Le Commissaire Muižnieks s'est également inquiété de la situation des Gens du voyage, qui continuent à rencontrer d'importantes difficultés du fait du nombre insuffisant d’aires d'accueil, malgré l'existence, depuis 1990, d'une loi visant à assurer la mise à disposition de telles aires. Il a encouragé les autorités à s'assurer que les communes respectent leurs obligations en la matière et à poursuivre les réformes en vue de l'abolition des dispositions dérogatoires au droit commun, comme celles concernant le livret de circulation et la commune de rattachement, qui s'appliquent encore aux Gens du voyage.

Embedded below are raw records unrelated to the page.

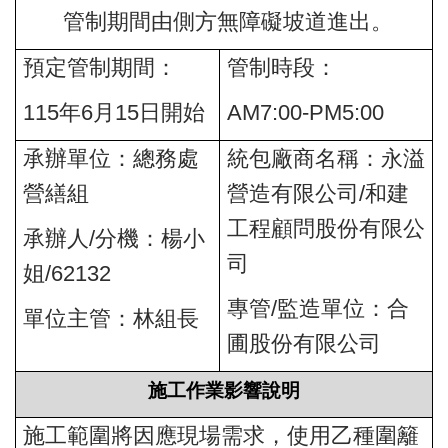
管制期間由側方無障礙坡道進出。
預定管制期間：
管制時段：
115
年6月15日開始
AM7:00-PM5:00
承辦單位：總務處
統包廠商名稱：永溢
營繕組
營造有限公司/和建
工程顧問股份有限公
承辦人/分機：楊小
司
姐/62132
專管/監造單位：合
單位主管：林組長
圃股份有限公司
施工作業影響說明
施工範圍將因應現場需求，使用乙種圍籬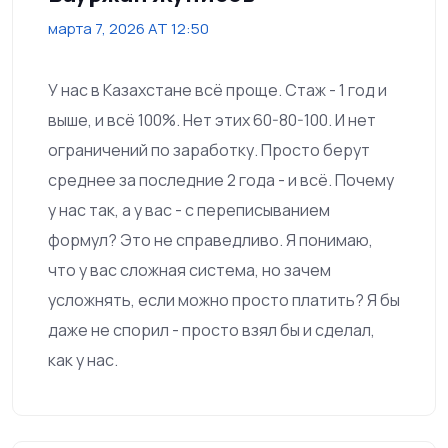
марта 7, 2026 AT 12:50
У нас в Казахстане всё проще. Стаж - 1 год и
выше, и всё 100%. Нет этих 60-80-100. И нет
ограничений по заработку. Просто берут
среднее за последние 2 года - и всё. Почему
у нас так, а у вас - с переписыванием
формул? Это не справедливо. Я понимаю,
что у вас сложная система, но зачем
усложнять, если можно просто платить? Я бы
даже не спорил - просто взял бы и сделал,
как у нас.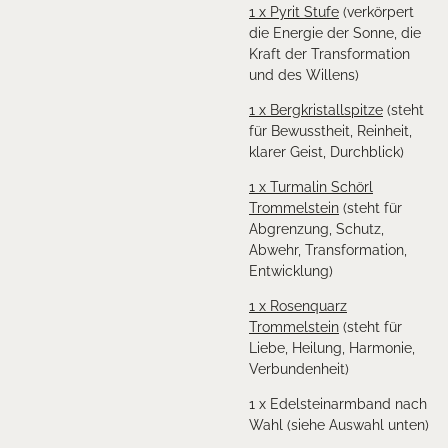
1 x Pyrit Stufe
(verkörpert
die Energie der Sonne, die
Kraft der Transformation
und des Willens)
1 x Bergkristallspitze
(steht
für Bewusstheit, Reinheit,
klarer Geist, Durchblick)
1 x Turmalin Schörl
Trommelstein
(steht für
Abgrenzung, Schutz,
Abwehr, Transformation,
Entwicklung)
1 x Rosenquarz
Trommelstein
(steht für
Liebe, Heilung, Harmonie,
Verbundenheit)
1 x Edelsteinarmband nach
Wahl (siehe Auswahl unten)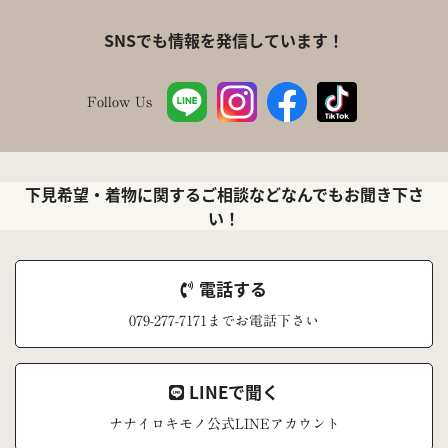
SNSでも情報を発信しています！
Follow Us
下見希望・着物に関するご相談などなんでもお聞き下さ
い！
電話する
079-277-7171までお電話下さい
LINEで聞く
ナナイロキモノ公式LINEアカウント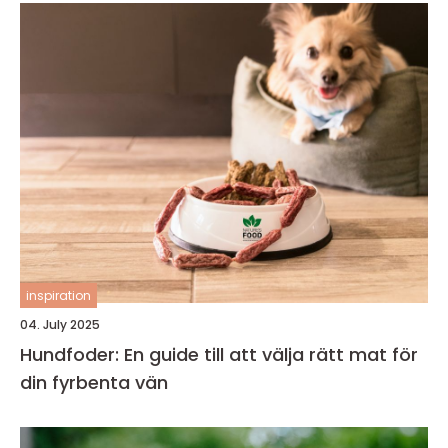
inspiration
04. July 2025
Hundfoder: En guide till att välja rätt mat för
din fyrbenta vän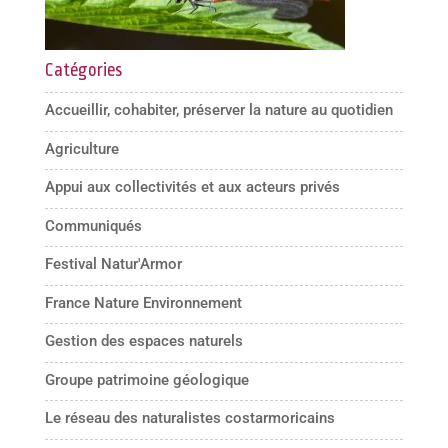
Catégories
Accueillir, cohabiter, préserver la nature au quotidien
Agriculture
Appui aux collectivités et aux acteurs privés
Communiqués
Festival Natur'Armor
France Nature Environnement
Gestion des espaces naturels
Groupe patrimoine géologique
Le réseau des naturalistes costarmoricains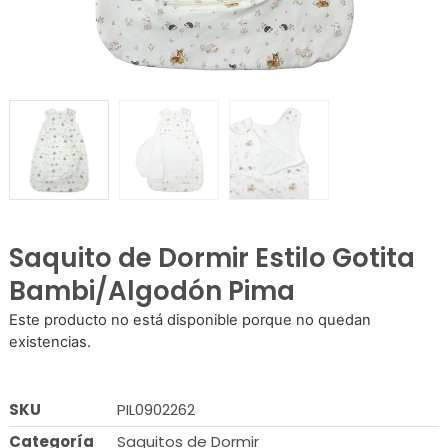
Saquito de Dormir Estilo Gotita
Bambi/Algodón Pima
Este producto no está disponible porque no quedan
existencias.
SKU
PIL0902262
Categoría
Saquitos de Dormir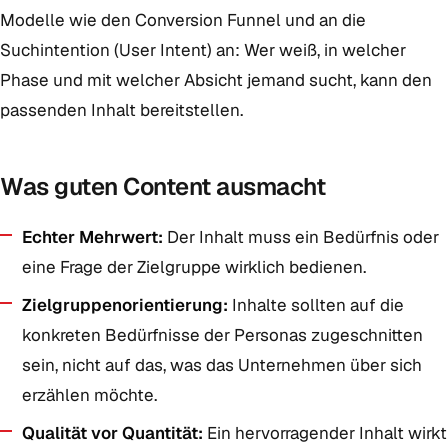
Modelle wie den Conversion Funnel und an die
Suchintention (User Intent) an: Wer weiß, in welcher
Phase und mit welcher Absicht jemand sucht, kann den
passenden Inhalt bereitstellen.
Was guten Content ausmacht
Echter Mehrwert:
Der Inhalt muss ein Bedürfnis oder
eine Frage der Zielgruppe wirklich bedienen.
Zielgruppenorientierung:
Inhalte sollten auf die
konkreten Bedürfnisse der Personas zugeschnitten
sein, nicht auf das, was das Unternehmen über sich
erzählen möchte.
Qualität vor Quantität:
Ein hervorragender Inhalt wirkt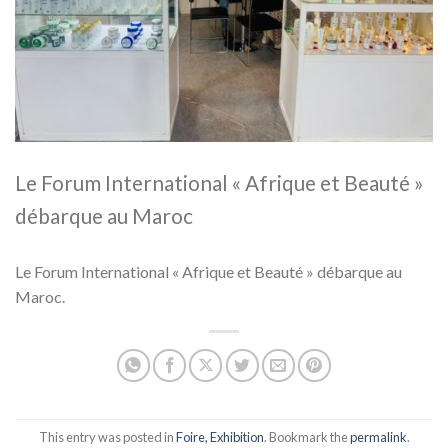
Le Forum International « Afrique et Beauté »
débarque au Maroc
Le Forum International « Afrique et Beauté » débarque au
Maroc.
This entry was posted in
Foire, Exhibition
. Bookmark the
permalink
.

Enfin, le Commissaire a examiné la situation des personnes handicapées. Il a noté avec satisfaction la priorité donnée, dans les politiques publiques, à l'autonomie et à l'inclusion dans la société. Toutefois, il a déploré que cette priorité peine encore trop souvent à être mise en œuvre en pratique et que les personnes handicapées continuent de subir de nombreuses discriminations. “Les enfants handicapés doivent, comme tous les enfants, jouir pleinement et effectivement du droit à l'éducation. J'invite instamment les autorités à déployer tous les moyens nécessaires pour assurer la scolarisation de tous les enfants handicapés et à poursuivre les efforts entrepris afin de favoriser leur scolarisation en milieu ordinaire” a-t-il déclaré. Il a également encouragé les autorités à donner plein effet à la loi de 2005 sur le handicap en soulignant qu’il reste toujours d'importants progrès à accomplir pour garantir l'accessibilité des lieux recevant du public. « Les autorités françaises doivent veiller à ce que les reports des aménagements nécessaires à l’accessibilité soient strictement limités en nombre et en durée ». Le Commissaire a, de plus, regretté que, « malgré les condamnations de la France par le Comité européen des droits sociaux, au moins 6 000 personnes handicapées françaises restent toujours placées dans des établissements en Belgique » et a incité les autorités à accroître leurs efforts afin de proposer à toutes les personnes handicapées un accompagnement adapté à leur situation.
Le Commissaire publiera prochainement un rapport sur sa visite en France.